All of the data must be written out verbatim, with pictures excluded.

◇ ◇ ◇

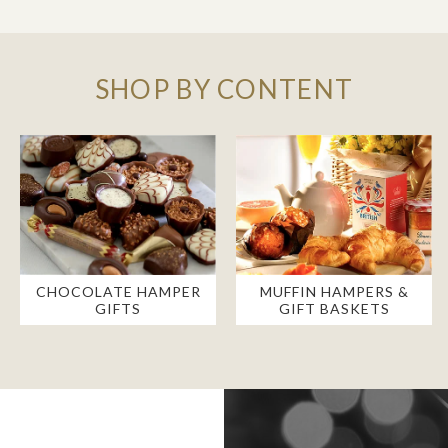
SHOP BY CONTENT
CHOCOLATE HAMPER
MUFFIN HAMPERS &
GIFTS
GIFT BASKETS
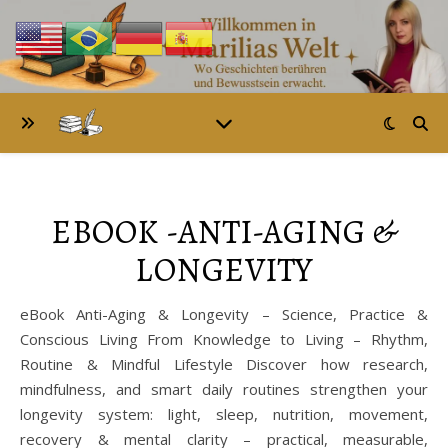
EBOOK -ANTI-AGING &
LONGEVITY
eBook Anti-Aging & Longevity – Science, Practice &
Conscious Living From Knowledge to Living – Rhythm,
Routine & Mindful Lifestyle Discover how research,
mindfulness, and smart daily routines strengthen your
longevity system: light, sleep, nutrition, movement,
recovery & mental clarity – practical, measurable,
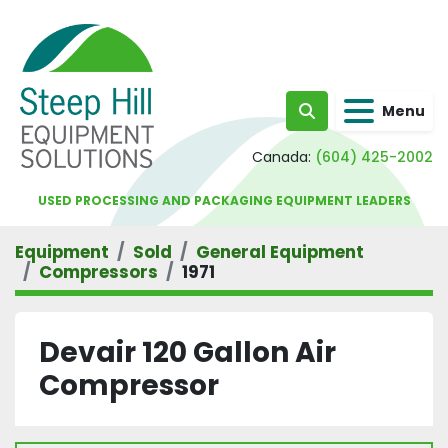
Menu
Search
Canada:
(604) 425-2002
USED PROCESSING AND PACKAGING EQUIPMENT LEADERS
Equipment
Sold
General Equipment
Compressors
1971
Devair 120 Gallon Air
Compressor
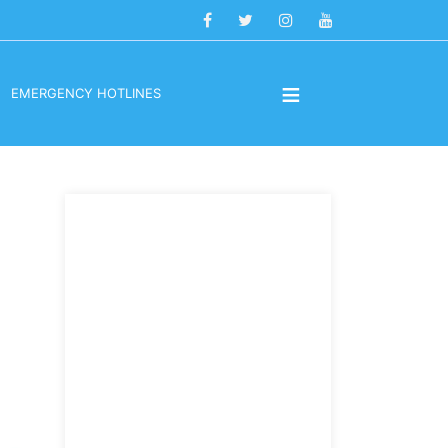
≡
EMERGENCY HOTLINES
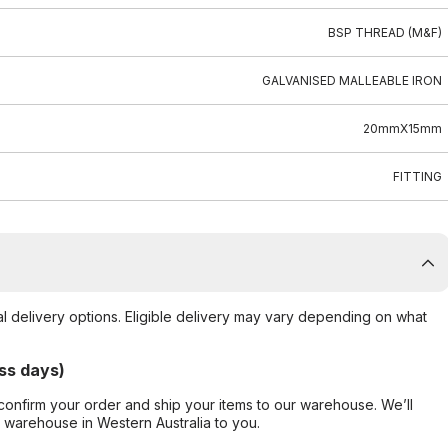
BSP THREAD (M&F)
GALVANISED MALLEABLE IRON
20mmX15mm
FITTING
al delivery options. Eligible delivery may vary depending on what
ss days)
confirm your order and ship your items to our warehouse. We’ll
r warehouse in Western Australia to you.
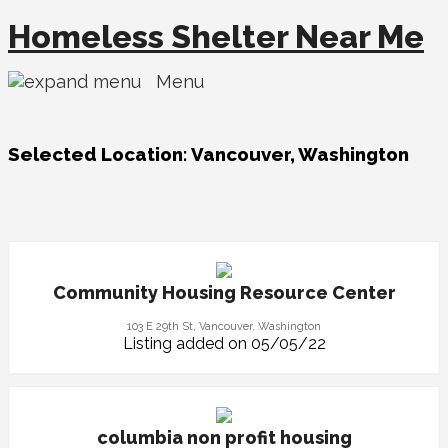
Homeless Shelter Near Me
Menu
Selected Location:
Vancouver, Washington
Community Housing Resource Center
103 E 29th St, Vancouver, Washington
Listing added on 05/05/22
columbia non profit housing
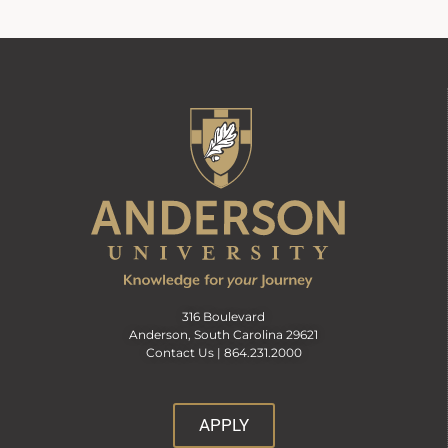
316 Boulevard
Anderson, South Carolina 29621
Contact Us |
864.231.2000
APPLY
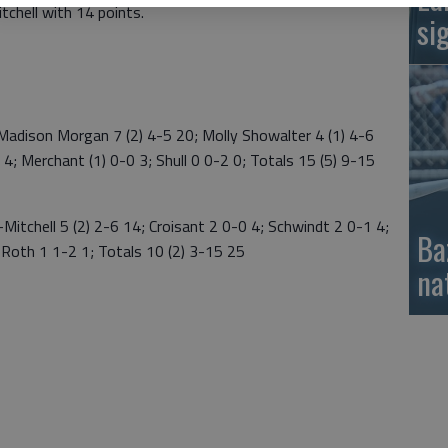
tchell with 14 points.
si
dison Morgan 7 (2) 4-5 20; Molly Showalter 4 (1) 4-6
 4; Merchant (1) 0-0 3; Shull 0 0-2 0; Totals 15 (5) 9-15
tchell 5 (2) 2-6 14; Croisant 2 0-0 4; Schwindt 2 0-1 4;
Ba
; Roth 1 1-2 1; Totals 10 (2) 3-15 25
na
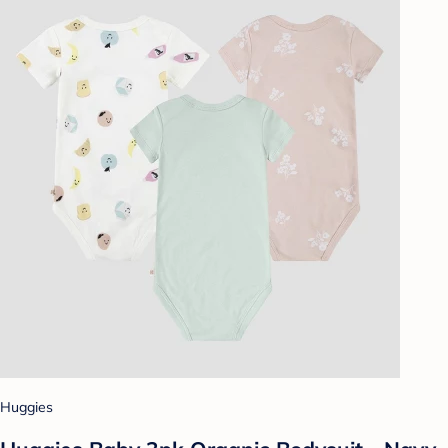
Huggies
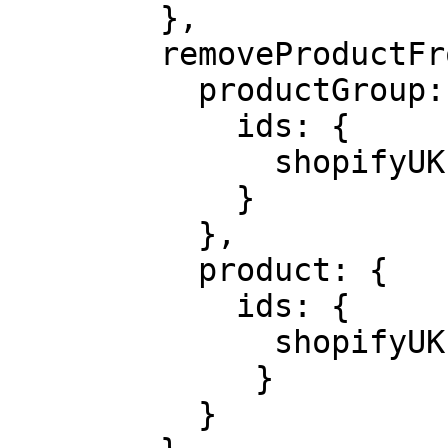
        },

        removeProductFromList: {

          productGroup: {

            ids: {

              shopifyUK: product.id,

            }

          },

          product: {

            ids: {

              shopifyUK: variant?.id,

             }

          }
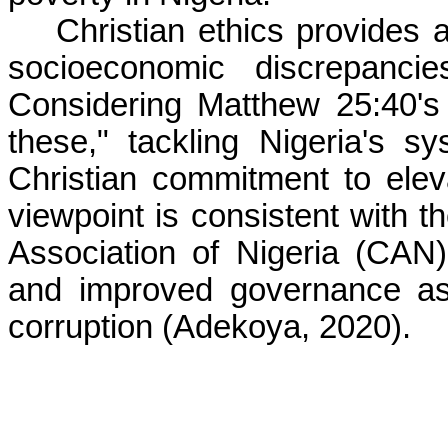
Christian ethics provides 
socioeconomic discrepancie
Considering Matthew 25:40's
these," tackling Nigeria's s
Christian commitment to eleva
viewpoint is consistent with th
Association of Nigeria (CAN
and improved governance as 
corruption (Adekoya, 2020).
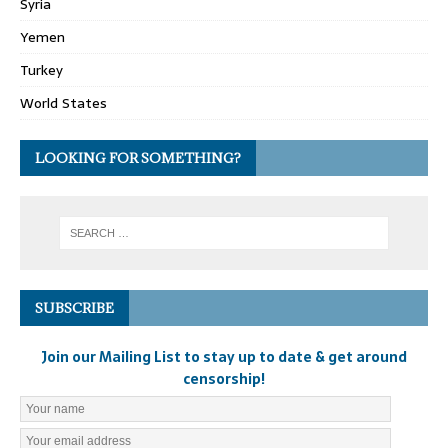
Syria
Yemen
Turkey
World States
LOOKING FOR SOMETHING?
SUBSCRIBE
Join our Mailing List to stay up to date & get around
censorship!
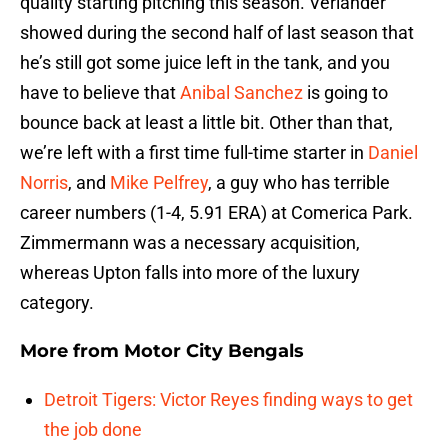
quality starting pitching this season. Verlander
showed during the second half of last season that
he’s still got some juice left in the tank, and you
have to believe that
Anibal Sanchez
is going to
bounce back at least a little bit. Other than that,
we’re left with a first time full-time starter in
Daniel
Norris
, and
Mike Pelfrey
, a guy who has terrible
career numbers (1-4, 5.91 ERA) at Comerica Park.
Zimmermann was a necessary acquisition,
whereas Upton falls into more of the luxury
category.
More from
Motor City Bengals
Detroit Tigers: Victor Reyes finding ways to get
the job done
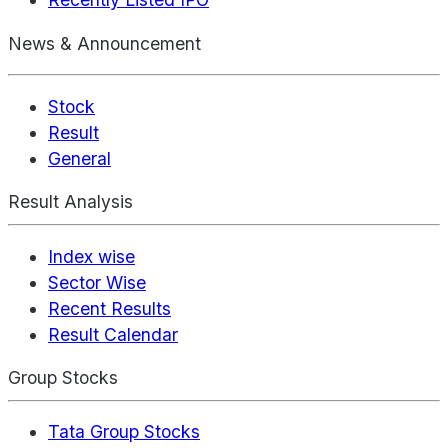
News & Announcement
Stock
Result
General
Result Analysis
Index wise
Sector Wise
Recent Results
Result Calendar
Group Stocks
Tata Group Stocks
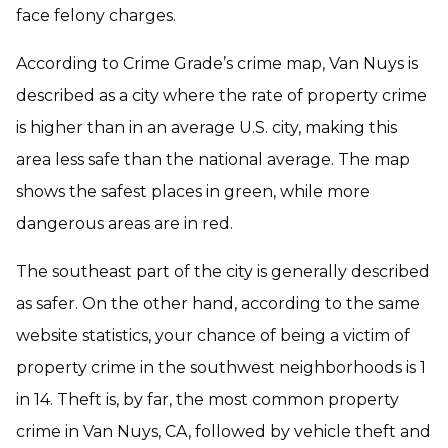
face felony charges.
According to Crime Grade’s crime map, Van Nuys is
described as a city where the rate of property crime
is higher than in an average U.S. city, making this
area less safe than the national average. The map
shows the safest places in green, while more
dangerous areas are in red.
The southeast part of the city is generally described
as safer. On the other hand, according to the same
website statistics, your chance of being a victim of
property crime in the southwest neighborhoods is 1
in 14. Theft is, by far, the most common property
crime in Van Nuys, CA, followed by vehicle theft and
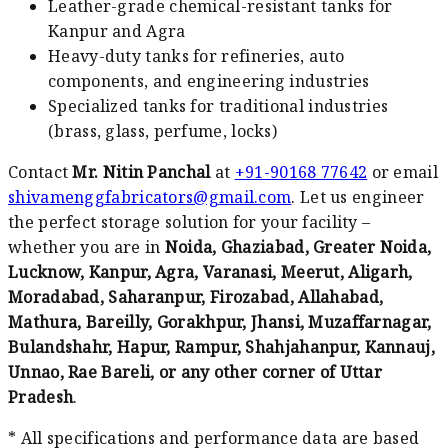
Leather-grade chemical-resistant tanks for
Kanpur and Agra
Heavy-duty tanks for refineries, auto
components, and engineering industries
Specialized tanks for traditional industries
(brass, glass, perfume, locks)
Contact
Mr. Nitin Panchal
at
+91-90168 77642
or email
shivamenggfabricators@gmail.com
. Let us engineer
the perfect storage solution for your facility –
whether you are in
Noida, Ghaziabad, Greater Noida,
Lucknow, Kanpur, Agra, Varanasi, Meerut, Aligarh,
Moradabad, Saharanpur, Firozabad, Allahabad,
Mathura, Bareilly, Gorakhpur, Jhansi, Muzaffarnagar,
Bulandshahr, Hapur, Rampur, Shahjahanpur, Kannauj,
Unnao, Rae Bareli, or any other corner of Uttar
Pradesh
.
* All specifications and performance data are based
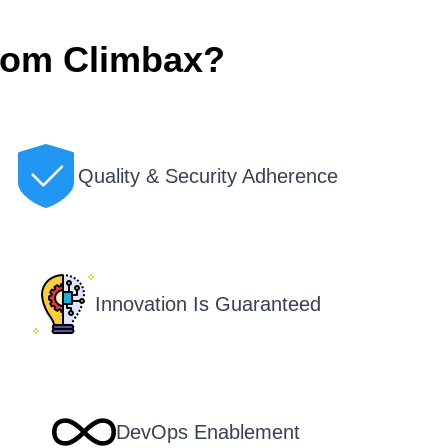
rom Climbax?
Quality & Security Adherence
Innovation Is Guaranteed
DevOps Enablement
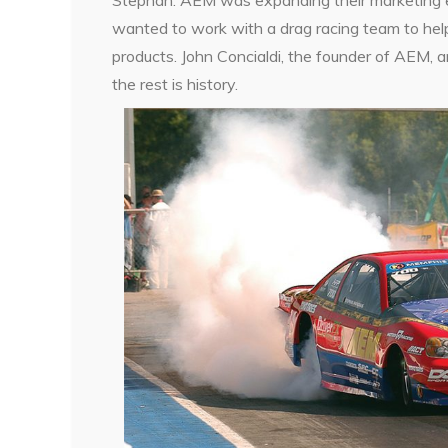
wanted to work with a drag racing team to hel
products. John Concialdi, the founder of AEM, 
the rest is history.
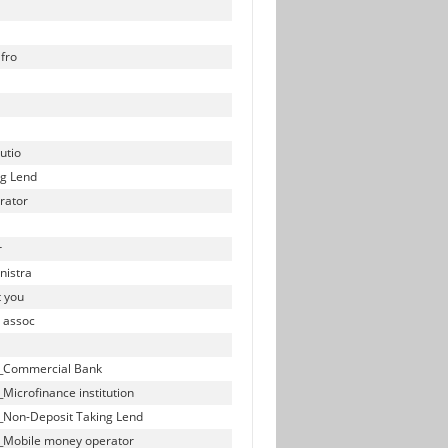
fro
utio
ng Lend
rator
r
nistra
t you
y assoc
ll_Commercial Bank
_Microfinance institution
ll_Non-Deposit Taking Lend
ll_Mobile money operator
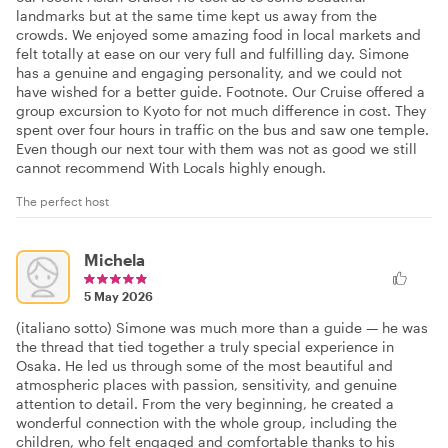
landmarks but at the same time kept us away from the
crowds. We enjoyed some amazing food in local markets and
felt totally at ease on our very full and fulfilling day. Simone
has a genuine and engaging personality, and we could not
have wished for a better guide. Footnote. Our Cruise offered a
group excursion to Kyoto for not much difference in cost. They
spent over four hours in traffic on the bus and saw one temple.
Even though our next tour with them was not as good we still
cannot recommend With Locals highly enough.
The perfect host
Michela
5 May 2026
(italiano sotto) Simone was much more than a guide — he was
the thread that tied together a truly special experience in
Osaka. He led us through some of the most beautiful and
atmospheric places with passion, sensitivity, and genuine
attention to detail. From the very beginning, he created a
wonderful connection with the whole group, including the
children, who felt engaged and comfortable thanks to his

◇ ◇ ◇

▸ ANSWER TO THIS TASK:
SHOP BY CONTENT
CHOCOLATE HAMPER
MUFFIN HAMPERS &
GIFTS
GIFT BASKETS
EBOOK -ANTI-AGING &
LONGEVITY
eBook Anti-Aging & Longevity – Science, Practice &
Conscious Living From Knowledge to Living – Rhythm,
Routine & Mindful Lifestyle Discover how research,
mindfulness, and smart daily routines strengthen your
longevity system: light, sleep, nutrition, movement,
recovery & mental clarity – practical, measurable,
Menu
Search
Canada:
(604) 425-2002
USED PROCESSING AND PACKAGING EQUIPMENT LEADERS
Equipment
Sold
General Equipment
Compressors
1971
Devair 120 Gallon Air
Compressor
≡
EMERGENCY HOTLINES
BSP THREAD (M&F)
GALVANISED MALLEABLE IRON
20mmX15mm
FITTING
al delivery options. Eligible delivery may vary depending on what
ss days)
confirm your order and ship your items to our warehouse. We’ll
r warehouse in Western Australia to you.
Homeless Shelter Near Me
Menu
Selected Location:
Vancouver, Washington
Community Housing Resource Center
103 E 29th St, Vancouver, Washington
Listing added on 05/05/22
columbia non profit housing
316 Boulevard
Anderson, South Carolina 29621
Contact Us |
864.231.2000
APPLY
tchell with 14 points.
si
dison Morgan 7 (2) 4-5 20; Molly Showalter 4 (1) 4-6
 4; Merchant (1) 0-0 3; Shull 0 0-2 0; Totals 15 (5) 9-15
tchell 5 (2) 2-6 14; Croisant 2 0-0 4; Schwindt 2 0-1 4;
Ba
; Roth 1 1-2 1; Totals 10 (2) 3-15 25
na
Huggies
        },

        removeProductFromList: {

          productGroup: {

            ids: {

              shopifyUK: product.id,

            }

          },

          product: {

            ids: {

              shopifyUK: variant?.id,

             }

          }
Christian ethics provides 
socioeconomic discrepancie
Considering Matthew 25:40's
these," tackling Nigeria's s
Christian commitment to eleva
viewpoint is consistent with th
Association of Nigeria (CAN
and improved governance as 
corruption (Adekoya, 2020).
Syria
Yemen
Turkey
World States
LOOKING FOR SOMETHING?
SUBSCRIBE
Join our Mailing List to stay up to date & get around
censorship!
quality starting pitching this season. Verlander
showed during the second half of last season that
he’s still got some juice left in the tank, and you
have to believe that
Anibal Sanchez
is going to
bounce back at least a little bit. Other than that,
we’re left with a first time full-time starter in
Daniel
Norris
, and
Mike Pelfrey
, a guy who has terrible
career numbers (1-4, 5.91 ERA) at Comerica Park.
Zimmermann was a necessary acquisition,
whereas Upton falls into more of the luxury
category.
More from
Motor City Bengals
Detroit Tigers: Victor Reyes finding ways to get
the job done
News & Announcement
Stock
Result
General
Result Analysis
Index wise
Sector Wise
Recent Results
Result Calendar
Group Stocks
Tata Group Stocks
face felony charges.
According to Crime Grade’s crime map, Van Nuys is
described as a city where the rate of property crime
is higher than in an average U.S. city, making this
area less safe than the national average. The map
shows the safest places in green, while more
dangerous areas are in red.
The southeast part of the city is generally described
as safer. On the other hand, according to the same
website statistics, your chance of being a victim of
property crime in the southwest neighborhoods is 1
in 14. Theft is, by far, the most common property
crime in Van Nuys, CA, followed by vehicle theft and
Leather-grade chemical-resistant tanks for
Kanpur and Agra
Heavy-duty tanks for refineries, auto
components, and engineering industries
Specialized tanks for traditional industries
(brass, glass, perfume, locks)
Contact
Mr. Nitin Panchal
at
+91-90168 77642
or email
shivamenggfabricators@gmail.com
. Let us engineer
the perfect storage solution for your facility –
whether you are in
Noida, Ghaziabad, Greater Noida,
Lucknow, Kanpur, Agra, Varanasi, Meerut, Aligarh,
Moradabad, Saharanpur, Firozabad, Allahabad,
Mathura, Bareilly, Gorakhpur, Jhansi, Muzaffarnagar,
Bulandshahr, Hapur, Rampur, Shahjahanpur, Kannauj,
Unnao, Rae Bareli, or any other corner of Uttar
Pradesh
.
* All specifications and performance data are based
rom Climbax?
Quality & Security Adherence
Innovation Is Guaranteed
DevOps Enablement
wanted to work with a drag racing team to hel
products. John Concialdi, the founder of AEM, 
the rest is history.
fro
utio
ng Lend
rator
r
nistra
t you
y assoc
ll_Commercial Bank
_Microfinance institution
ll_Non-Deposit Taking Lend
ll_Mobile money operator
landmarks but at the same time kept us away from the
crowds. We enjoyed some amazing food in local markets and
felt totally at ease on our very full and fulfilling day. Simone
has a genuine and engaging personality, and we could not
have wished for a better guide. Footnote. Our Cruise offered a
group excursion to Kyoto for not much difference in cost. They
spent over four hours in traffic on the bus and saw one temple.
Even though our next tour with them was not as good we still
cannot recommend With Locals highly enough.
The perfect host
Michela
5 May 2026
(italiano sotto) Simone was much more than a guide — he was
the thread that tied together a truly special experience in
Osaka. He led us through some of the most beautiful and
atmospheric places with passion, sensitivity, and genuine
attention to detail. From the very beginning, he created a
wonderful connection with the whole group, including the
children, who felt engaged and comfortable thanks to his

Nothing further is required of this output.